Friday, 18 September 2015

Professional Conduct and Ethical Decision Making

Most professions have a clear and transparent set of agreed ethical principles that is agreed upon and adhered to by the members of that profession which guides their decision making.

For teachers in Scotland this can be found in key documents;
·         Code of Professionalism and Conduct (CoPAC)
o   Sets out the “key principles and values for registered teachers in Scotland” (p4) giving “a baseline professional standard”. CoPAC links teachers fitness-to-teach with public accountability and gives guidance on the behaviours, skills and dispositions expected of teachers.

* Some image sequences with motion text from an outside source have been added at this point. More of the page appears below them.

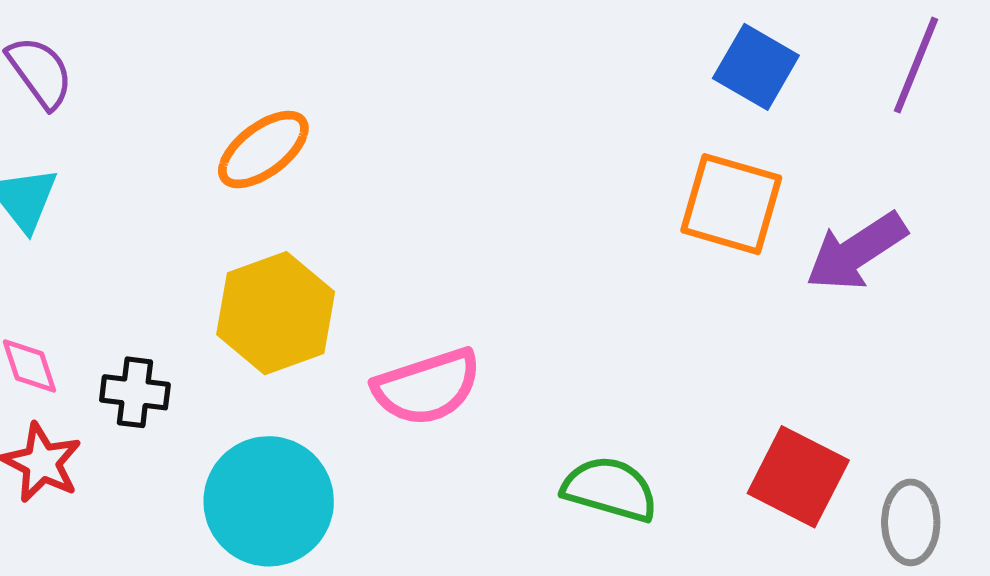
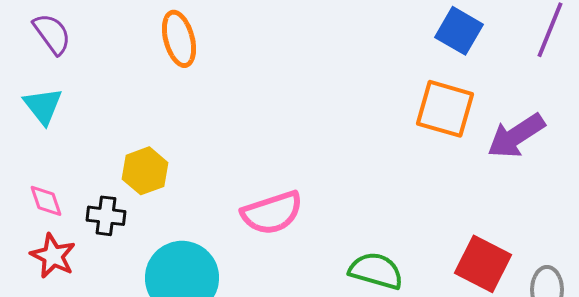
orange ellipse: (263, 150) -> (179, 39), moved, turned -68
yellow hexagon: (276, 313) -> (145, 171), moved, size x0.7

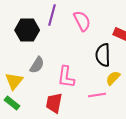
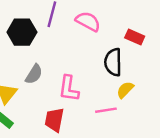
pink semicircle: (82, 21) -> (88, 21), turned -35

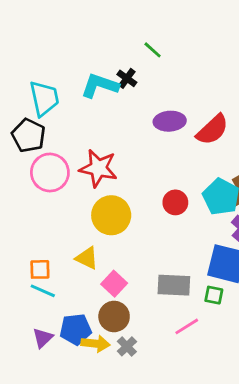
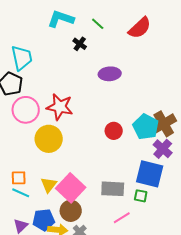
cyan L-shape: (100, 86) -> (61, 19), moved
red semicircle: (212, 130) -> (140, 28), moved
yellow circle: (111, 215) -> (49, 139), moved
yellow triangle: (87, 258) -> (49, 185), moved, turned 42
pink square: (114, 284) -> (71, 188), size x1.6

·         Social Justice Social Justice Professional Values and Personal CommitmentTheme 1: Professional Values and Personal Commitment within

o   Standard for Registration
o   Standard for Career-long Professional Learning
o   Standard for Leadership and Management

Professional Conduct is a complex area as teachers have to examine their attitudes, beliefs and professional relationships. They have to consider their own belief system and how their attitudes and behaviours impact on their practice and also how they conduct themselves in a professional arena. Some teachers find they have a poor understanding of themselves, themselves as a teachers and the responsibility that is entailed within this role. Some fail to live up to the expectation of the profession and are challenged by the professional responsibility and personal integrity that must be evident in their practice. The restrictions on teachers in conduct, both in an educational environment but also in their own personal lives, may be an issue and teachers can find themselves being constrained or confronted by the obligations to model moral conduct that befits a person in a position of trust and respect. From personal experience, those who do not have the ‘required’ values or behaviours have to be respectfully challenged. This can lead to situations that are emotionally fraught as it can be very difficult to challenge a long held view or core trait that composes that person as an individual. However, if this is not challenged, are we really carrying out our professional duty of care to the individual?

Professional Conduct is rarely given space to be discussed throughout a teacher’s career, spanning ITE through to exiting the profession. However our ethical decision making and professional conduct underpins our relationships with student, colleagues, parents and partners, so is it not worth discussing? If we neglect our ethical decision making and professional conduct we become victims to interpretation where teachers become selective in the rights and responsibilities they enact in their classrooms. Opportunities to explore ethical decision making and professional conduct through time during in-service would support teachers to re-construct their professional identities. Teachers would be made uncomfortable and be challenged by some ethical dilemmas and therefore may choose not to engage.  Of greater importance however, is the responsibility for those delivering the in-service to also demonstrate professional conduct and a commitment to supporting teachers develop their own critical awareness of ethical decision-making.